Project Offerings

Project Offerings for Semester 1, 2021

For 2021, I have the following projects on offer on large-scale distributed data management, next generation data analytics and data management for bio-data:

Data Privacy Analysis of Health Tracking Services
A Touch Interface for SQL Databases
MongoDB with Transactional Memory
Data Processing on MultiCore Machines: Building a Virtual Database Cluster
PowerDB: Freshness-aware Replication in a Database Cluster
Bio-Data Processing using Map/Reduce
Reporting and Dashboard Facility for TeachingDB
Vulnerability Assessment of Web-Database
Database Cluster Management Tool

If you are interested in any of these projects, please contact me by email or in person.

Projects on Next-Generation Data Analytics

Data Privacy Analysis of Health Tracking Services

In recent years, personal health tracking services have become very popular. Those systems collect data from personal health sensors, such as health bands, step counters or smart watches, and provide health data analysis via graphical user interfaces. Some services additionally integrate some social networking functionality, for example to share experiences or to provide additional motivation by comparing own health habits with peers. The underlying data processing infrastructure is typically cloud-based: Data is collected locally and then send to a central services that is hosted on some cloud data centers, where the processing, sharing and visualisation is done.

The goal of this project is to compare popular health tracking services with regard to their processing infrastructure from the point of view of data privacy: How is the data collected, where is it processed, and is any data disclosed to other people or even organisations?

For students interested in taking on this project as a research project, this task can be extended to include the design of a distributed health tracking service with guaranteed data privacy and anonymization functionalities.

A Touch Interface for SQL Databases (Honours project)

More and more computing systems are produced with touch interfaces, from smartphones via tablets to the latest versions of desktop operating systems (Windows 8 and Max OS X).

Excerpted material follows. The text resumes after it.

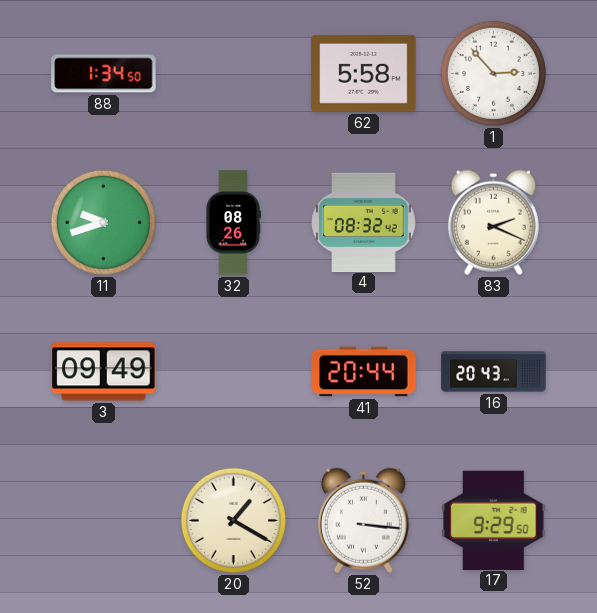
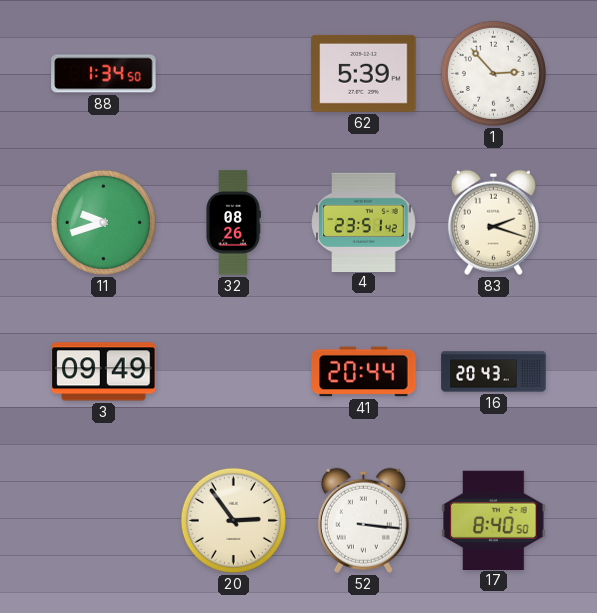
62: 5:58 -> 5:39
4: 08:32 -> 23:51
83: 2:19 -> 2:18
20: 1:20 -> 2:54
17: 9:29 -> 8:40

At the same time, the basic interface to database systems is still SQL, which is a text-based query language that requires keyboard input and that is hard to learn for novice users.

In our TouchQL project, we aim to develop a query 'language' that is purely based on a graphical schema representation and input gestures and that allows to query a relational database using a tablet computer.

There exists already an initial prototype of TouchQL for Android devices that supports basic selections, projections and natural joins over local databases.

The goal of this Honours project is to extend this system with a mechanism for grouping and aggregation, and also to support querying remote databases. The challenge in the later part is to provide timely feedback to the user for the intended operations as in TouchQL, there is no separation between query formulation and query execution - users shall get immediate feedback on their intended actions on the actual data set. It would be additionally beneficial if the student would be able to port TouchQL from the Java-based Android to the Objective-C based iOS.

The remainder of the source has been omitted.